___ Exercise input ___

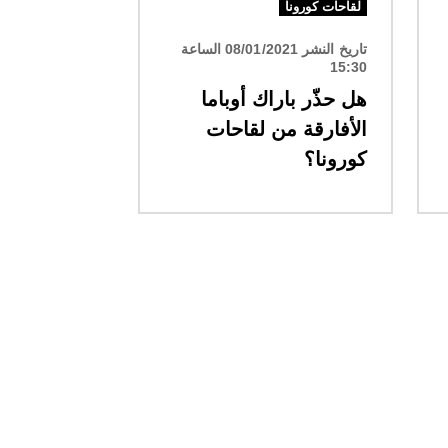
لقاحات كورونا
تاريخ النشر 08/01/2021 الساعة
15:30
هل حذّر باراك أوباما
الأفارقة من لقاحات
كورونا؟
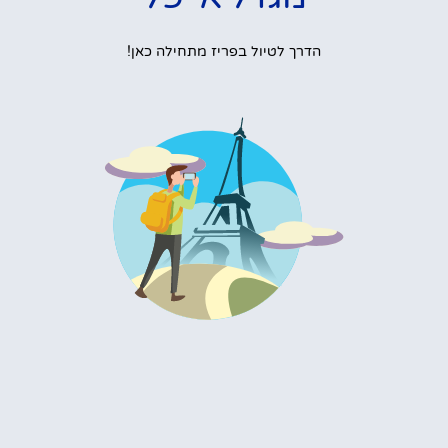
הדרך לטיול בפריז מתחילה כאן!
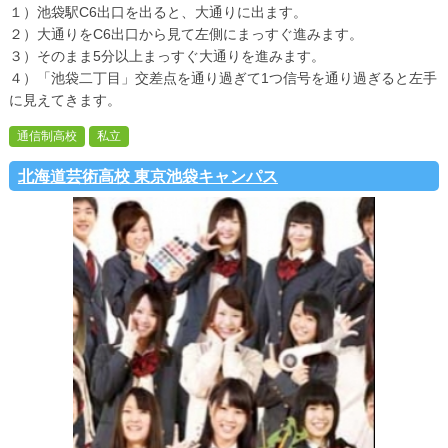
１）池袋駅C6出口を出ると、大通りに出ます。
２）大通りをC6出口から見て左側にまっすぐ進みます。
３）そのまま5分以上まっすぐ大通りを進みます。
４）「池袋二丁目」交差点を通り過ぎて1つ信号を通り過ぎると左手
に見えてきます。
通信制高校
私立
北海道芸術高校 東京池袋キャンパス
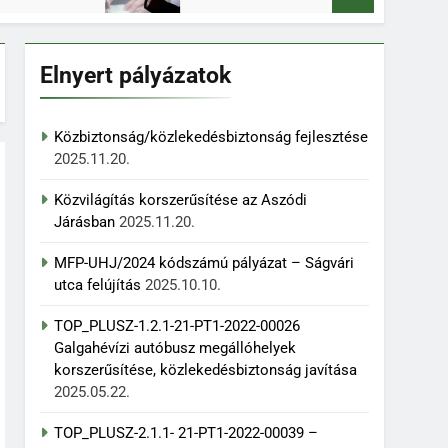
Elnyert pályázatok
Közbiztonság/közlekedésbiztonság fejlesztése
2025.11.20.
Közvilágítás korszerűsítése az Aszódi
Járásban
2025.11.20.
MFP-UHJ/2024 kódszámú pályázat – Ságvári
utca felújítás
2025.10.10.
TOP_PLUSZ-1.2.1-21-PT1-2022-00026
Galgahévízi autóbusz megállóhelyek
korszerűsítése, közlekedésbiztonság javítása
2025.05.22.
TOP_PLUSZ-2.1.1- 21-PT1-2022-00039 –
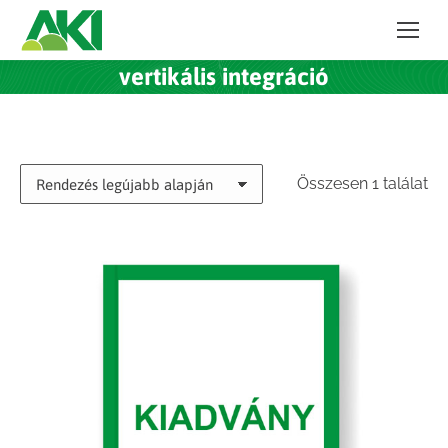
vertikális integráció
Összesen 1 találat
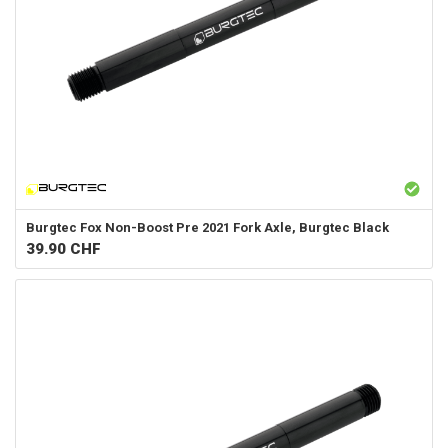
Burgtec
Fox Non-Boost Pre 2021 Fork Axle, Burgtec Black
39.90
CHF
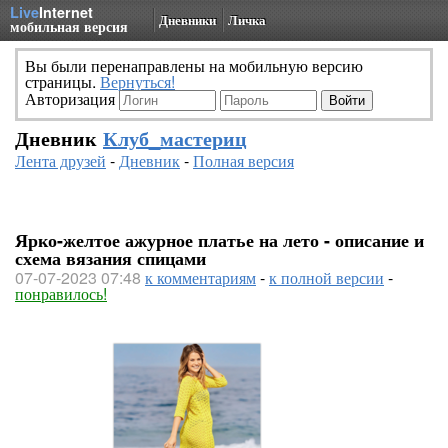
Live
Internet
Дневники
Личка
мобильная версия
Вы были перенаправлены на мобильную версию
страницы.
Вернуться!
Авторизация
Дневник
Клуб_мастериц
Лента друзей
-
Дневник
-
Полная версия
Ярко-желтое ажурное платье на лето - описание и
схема вязания спицами
07-07-2023 07:48
к комментариям
-
к полной версии
-
понравилось!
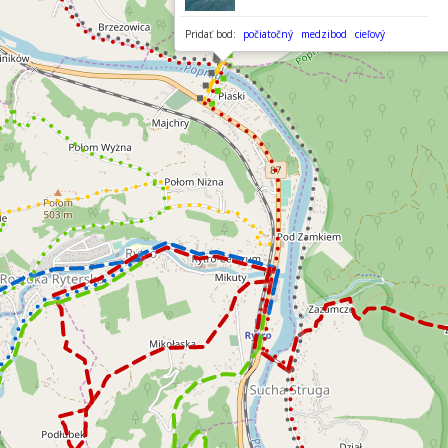
Pridať bod:
počiatočný
medzibod
cieľový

___

### Required work
Transcribe every line of the data exactly. No pictures go in the copy.

### Solution to the exercise
لقاحات كورونا
تاريخ النشر 08/01/2021 الساعة
15:30
هل حذّر باراك أوباما
الأفارقة من لقاحات
كورونا؟
הדרך לטיול בפריז מתחילה כאן!
１）池袋駅C6出口を出ると、大通りに出ます。
２）大通りをC6出口から見て左側にまっすぐ進みます。
３）そのまま5分以上まっすぐ大通りを進みます。
４）「池袋二丁目」交差点を通り過ぎて1つ信号を通り過ぎると左手
に見えてきます。
通信制高校
私立
北海道芸術高校 東京池袋キャンパス
Elnyert pályázatok
Közbiztonság/közlekedésbiztonság fejlesztése
2025.11.20.
Közvilágítás korszerűsítése az Aszódi
Járásban
2025.11.20.
MFP-UHJ/2024 kódszámú pályázat – Ságvári
utca felújítás
2025.10.10.
TOP_PLUSZ-1.2.1-21-PT1-2022-00026
Galgahévízi autóbusz megállóhelyek
korszerűsítése, közlekedésbiztonság javítása
2025.05.22.
TOP_PLUSZ-2.1.1- 21-PT1-2022-00039 –
vertikális integráció
Összesen 1 találat
Burgtec
Fox Non-Boost Pre 2021 Fork Axle, Burgtec Black
39.90
CHF
Live
Internet
Дневники
Личка
мобильная версия
Вы были перенаправлены на мобильную версию
страницы.
Вернуться!
Авторизация
Дневник
Клуб_мастериц
Лента друзей
-
Дневник
-
Полная версия
Ярко-желтое ажурное платье на лето - описание и
схема вязания спицами
07-07-2023 07:48
к комментариям
-
к полной версии
-
понравилось!
Pridať bod:
počiatočný
medzibod
cieľový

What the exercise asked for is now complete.